[Exercise description]
Without including any pictures, write out the listing below exactly.

[Material provided]
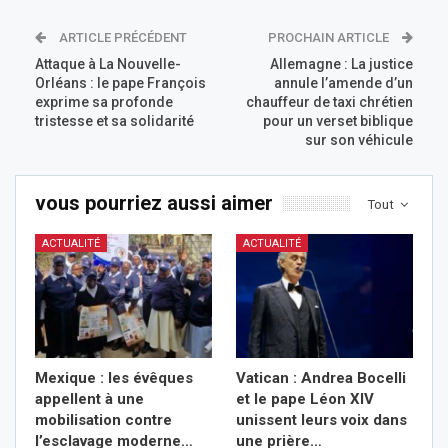
ARTICLE PRÉCÉDENT
PROCHAIN ARTICLE
Attaque à La Nouvelle-
Allemagne : La justice
Orléans : le pape François
annule l’amende d’un
exprime sa profonde
chauffeur de taxi chrétien
tristesse et sa solidarité
pour un verset biblique
sur son véhicule
vous pourriez aussi aimer
Tout
ACTUALITÉ
ACTUALITÉ
Mexique : les évêques
Vatican : Andrea Bocelli
appellent à une
et le pape Léon XIV
mobilisation contre
unissent leurs voix dans
l’esclavage moderne…
une prière…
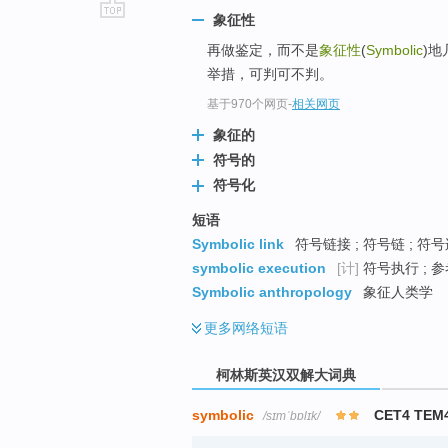
象征性
go
再做鉴定，而不是
象征性
(
Symbolic
)地
top
举措，可判可不判。
基于970个网页
-
相关网页
象征的
符号的
符号化
短语
Symbolic link
符号链接 ; 符号链 ; 符
symbolic execution
[计]
符号执行 ; 
Symbolic anthropology
象征人类学
更多
网络短语
柯林斯英汉双解大词典
symbolic
CET4 TEM
/sɪmˈbɒlɪk/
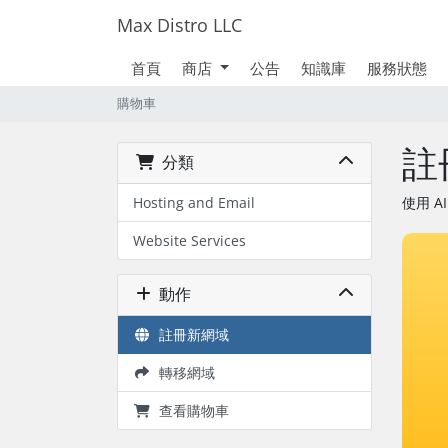
Max Distro LLC
首頁
商店
公告
知識庫
服務狀態
購物車
註
分類
Hosting and Email
使用 
Website Services
動作
註冊新網域
轉移網域
查看購物車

[Response]
ARTICLE PRÉCÉDENT
PROCHAIN ARTICLE
Attaque à La Nouvelle-
Allemagne : La justice
Orléans : le pape François
annule l’amende d’un
exprime sa profonde
chauffeur de taxi chrétien
tristesse et sa solidarité
pour un verset biblique
sur son véhicule
vous pourriez aussi aimer
Tout
ACTUALITÉ
ACTUALITÉ
Mexique : les évêques
Vatican : Andrea Bocelli
appellent à une
et le pape Léon XIV
mobilisation contre
unissent leurs voix dans
l’esclavage moderne…
une prière…
象征性
go
再做鉴定，而不是
象征性
(
Symbolic
)地
top
举措，可判可不判。
基于970个网页
-
相关网页
象征的
符号的
符号化
短语
Symbolic link
符号链接 ; 符号链 ; 符
symbolic execution
[计]
符号执行 ; 
Symbolic anthropology
象征人类学
更多
网络短语
柯林斯英汉双解大词典
symbolic
CET4 TEM
/sɪmˈbɒlɪk/
Max Distro LLC
首頁
商店
公告
知識庫
服務狀態
購物車
註
分類
Hosting and Email
使用 
Website Services
動作
註冊新網域
轉移網域
查看購物車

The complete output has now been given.